(Page-level text extractions)
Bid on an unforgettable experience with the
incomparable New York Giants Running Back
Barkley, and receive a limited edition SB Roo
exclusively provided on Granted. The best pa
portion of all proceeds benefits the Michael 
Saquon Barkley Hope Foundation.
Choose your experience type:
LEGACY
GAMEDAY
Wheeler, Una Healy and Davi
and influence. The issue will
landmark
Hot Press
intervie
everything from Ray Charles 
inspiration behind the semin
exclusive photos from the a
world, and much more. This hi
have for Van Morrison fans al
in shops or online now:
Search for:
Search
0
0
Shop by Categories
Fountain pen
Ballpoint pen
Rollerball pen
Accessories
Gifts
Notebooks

---

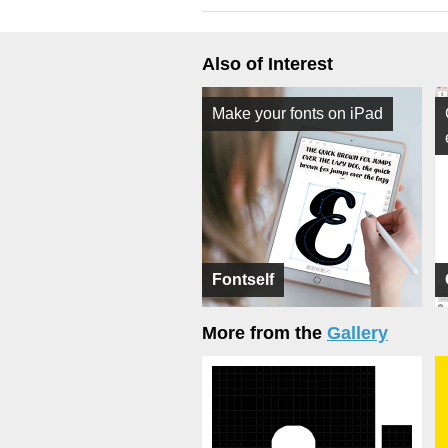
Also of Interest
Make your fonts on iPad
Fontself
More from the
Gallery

==

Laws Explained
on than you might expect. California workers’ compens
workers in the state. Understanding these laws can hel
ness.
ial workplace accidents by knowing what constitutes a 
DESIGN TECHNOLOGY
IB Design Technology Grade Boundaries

- [Task requirements]
Extract exactly and only the lines above from the line containing "workers in the" through the line containing "IB Design Technology Grade Boundaries", both end lines included.

- [Worked solution]
workers in the state. Understanding these laws can hel
ness.
ial workplace accidents by knowing what constitutes a 
DESIGN TECHNOLOGY
IB Design Technology Grade Boundaries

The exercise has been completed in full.